TALLAHASSEE, Fla. (WTXL) — In just 15 seconds Leon County Sheriff's Office can now identify an inmate using biometric technology.
"Five years ago we had the highest crime rate in the state of Florida."
That is the reason LCSO is enforcing the inmate recognition identification system — also known as IRIS.
"Which means I'm not providing anybody with information about me and I've just been arrested by Tallahassee PD."
It identifies current and former inmates.
This system makes matches in seconds, no matter where the person was originally arrested.
Chief operating officer at BI2 technologies John Leonard said this is the holy grail of human identity.
"Whether someone has actually provided the proper name or date of birth or tried to allude detection The IRIS recognition truly is the ability for us to identify somebody accurately and honestly."

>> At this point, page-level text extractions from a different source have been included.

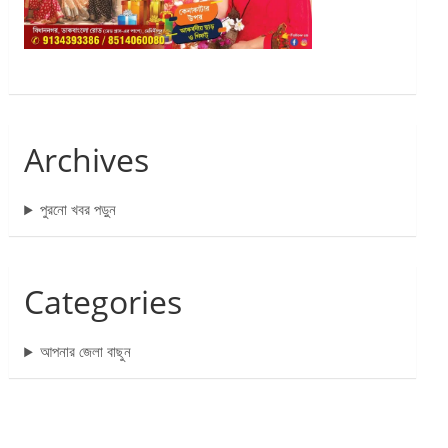
Archives
পুরনো খবর পড়ুন
Categories
আপনার জেলা বাছুন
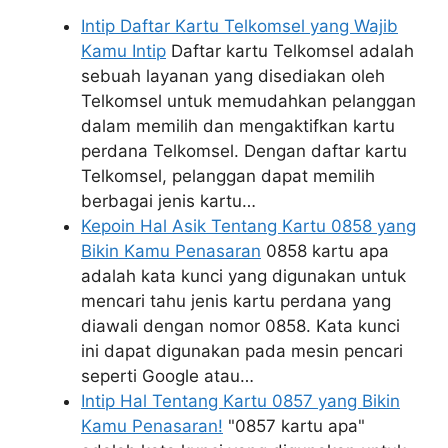
Intip Daftar Kartu Telkomsel yang Wajib
Kamu Intip
Daftar kartu Telkomsel adalah
sebuah layanan yang disediakan oleh
Telkomsel untuk memudahkan pelanggan
dalam memilih dan mengaktifkan kartu
perdana Telkomsel. Dengan daftar kartu
Telkomsel, pelanggan dapat memilih
berbagai jenis kartu…
Kepoin Hal Asik Tentang Kartu 0858 yang
Bikin Kamu Penasaran
0858 kartu apa
adalah kata kunci yang digunakan untuk
mencari tahu jenis kartu perdana yang
diawali dengan nomor 0858. Kata kunci
ini dapat digunakan pada mesin pencari
seperti Google atau…
Intip Hal Tentang Kartu 0857 yang Bikin
Kamu Penasaran!
"0857 kartu apa"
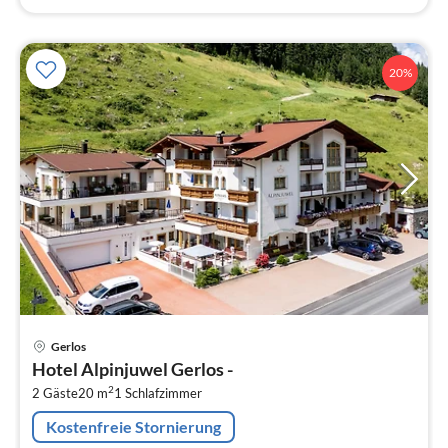
20%
Pre
Gerlos
ab
Hotel Alpinjuwel Gerlos -
1
2
2 Gäste
20 m
1
Schlafzimmer
pr
Na
Kostenfreie Stornierung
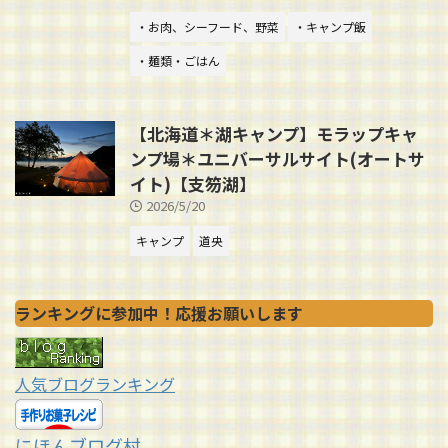
・お肉、シーフード、野菜
・キャンプ飯
・麺類・ごはん
【北海道＊湖キャンプ】モラップキャ
ンプ場＊ユニバーサルサイト(オートサ
イト)【支笏湖】
2026/5/20
キャンプ
道央
ランキングに参加中！応援お願いします
人気ブログランキング
にほんブログ村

This system cost about $20,000 but Leon County was awarded a grant for the funding.
They have been using the IRIS for a few months and Assistant Sheriff Steve Harrelson said it helps when booking inmates.

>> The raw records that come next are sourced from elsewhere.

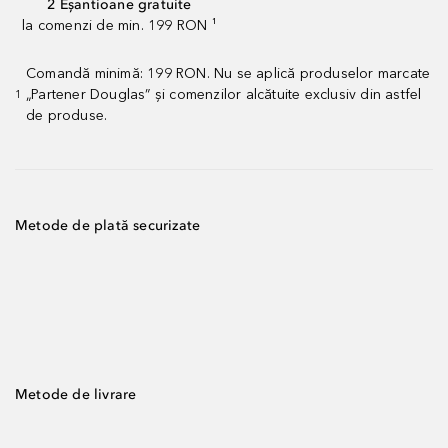
2 Eșantioane gratuite
la comenzi de min. 199 RON ¹
Comandă minimă: 199 RON. Nu se aplică produselor marcate
„Partener Douglas” și comenzilor alcătuite exclusiv din astfel
1
de produse.
Metode de plată securizate
Metode de livrare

"While we have an inmate who may come in and not be cooperative in telling us who they are or trying to seal their identity by doing something with their fingerprints or with their facial features with the IRIS they cant defeat that."

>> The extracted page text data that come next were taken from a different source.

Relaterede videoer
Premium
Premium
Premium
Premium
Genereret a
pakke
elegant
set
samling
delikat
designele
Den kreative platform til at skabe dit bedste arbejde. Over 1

In just 15 seconds inmates can be identified. The IRIS is another tool to protect people in Leon County.
"We now know who they are so where somebody might have bonded out on a charge and by the time we got them properly identified with fingerprints somebody might have gotten away."
Leon County Sheriffs Department has been using IRIS since May.
The IRIS technology is currently in use in seven counties in Florida, that includes Wakulla, Leon, Hendry, Bradford, Levi, Flagler, and Franklin.
Flagler and Franklin Counties will go live with the technology at the end of the month.